Als Inspiration diente ihm dabei das eigene Fitnessstudio: "Mir wurde klar, dass es ein viel besseres Geschäftsmodell hatte", so Hastings gegenüber der New York Times, "für 30 oder 40 Dollar pro Monat kann man dort so viel oder so wenig trainieren wie man will."
Zur Person:
Janko Röttgers ist Experte für digitale Medien und arbeitet als Redakteur des Onlinemagazins Newteevee.com in San Francisco.

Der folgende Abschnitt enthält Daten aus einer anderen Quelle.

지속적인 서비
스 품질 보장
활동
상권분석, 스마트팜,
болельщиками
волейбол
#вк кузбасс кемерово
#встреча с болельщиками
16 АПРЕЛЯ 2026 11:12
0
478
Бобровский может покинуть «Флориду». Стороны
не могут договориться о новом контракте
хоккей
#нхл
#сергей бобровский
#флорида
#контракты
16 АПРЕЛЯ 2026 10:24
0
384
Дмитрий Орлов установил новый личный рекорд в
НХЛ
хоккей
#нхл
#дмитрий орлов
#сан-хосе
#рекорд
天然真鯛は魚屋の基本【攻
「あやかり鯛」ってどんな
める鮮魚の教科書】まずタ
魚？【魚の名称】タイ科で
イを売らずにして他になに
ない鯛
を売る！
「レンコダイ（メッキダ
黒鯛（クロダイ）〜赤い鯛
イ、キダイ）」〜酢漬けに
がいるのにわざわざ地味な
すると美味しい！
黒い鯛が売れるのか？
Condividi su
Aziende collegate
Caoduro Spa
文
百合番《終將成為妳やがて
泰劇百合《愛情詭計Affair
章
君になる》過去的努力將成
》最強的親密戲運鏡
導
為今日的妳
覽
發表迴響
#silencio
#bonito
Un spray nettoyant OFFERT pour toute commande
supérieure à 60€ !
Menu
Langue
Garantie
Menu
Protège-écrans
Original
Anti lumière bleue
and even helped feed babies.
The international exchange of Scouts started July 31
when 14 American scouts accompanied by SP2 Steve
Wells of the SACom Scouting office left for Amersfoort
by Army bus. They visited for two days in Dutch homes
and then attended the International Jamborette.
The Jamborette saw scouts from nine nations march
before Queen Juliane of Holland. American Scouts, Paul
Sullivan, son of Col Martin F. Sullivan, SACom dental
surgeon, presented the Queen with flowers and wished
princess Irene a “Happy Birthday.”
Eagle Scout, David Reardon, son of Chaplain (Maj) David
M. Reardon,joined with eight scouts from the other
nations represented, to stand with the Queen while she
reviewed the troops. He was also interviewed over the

In den nächsten Wochen wird er im Rahmen der futurezone.ORF.at-Serie "Neo-TV" von der schönen neuen Onlinefernsehwelt berichten. Die Artikelübersicht ist unter der folgenden Adresse abrufbar:
Netflix bietet US-Amerikanern seit Ende der Neunzigerjahre ein ähnliches Pauschalmodell für Leih-DVDs an. Die Firma schickt ihren Kunden die DVDs ganz einfach per Post zu. Angeschaute Filme werden im vorfrankierten Umschlag zurückgeschickt - und der nächste Film kommt postwendend nach der Retournierung des geliehenen Titels. Das einfachste Abopaket kostet neun Dollar pro Monat. Wer mehr zahlt, kann sogar mehrere DVDs gleichzeitig daheim haben. Ausgeliehen wird über die Netflix-Website, die ihren Nutzern gleich auch noch Filmtitel anhand personalisierter Bewertungen empfiehlt.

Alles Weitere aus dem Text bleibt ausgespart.